_What the task requires_: Lines from the one containing "pzig benötigen sind" through the last line of the data are to be repeated word for word, both ends included.

_Task inputs_:
=== Begin Enclosure ===
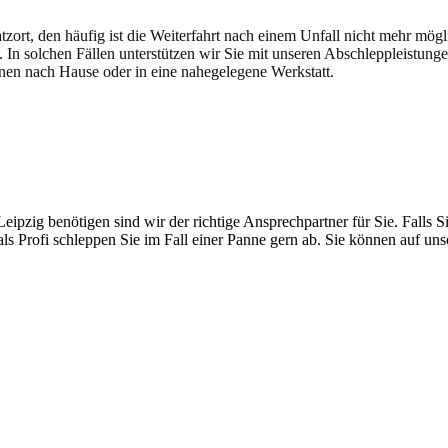
atzort, den häufig ist die Weiterfahrt nach einem Unfall nicht mehr mög
. In solchen Fällen unterstützen wir Sie mit unseren Abschleppleistung
nen nach Hause oder in eine nahegelegene Werkstatt.
t brauchen
pzig benötigen sind wir der richtige Ansprechpartner für Sie. Falls Si
ls Profi schleppen Sie im Fall einer Panne gern ab. Sie können auf un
=== End Enclosure ===
_Written response_:
pzig benötigen sind wir der richtige Ansprechpartner für Sie. Falls Si
ls Profi schleppen Sie im Fall einer Panne gern ab. Sie können auf un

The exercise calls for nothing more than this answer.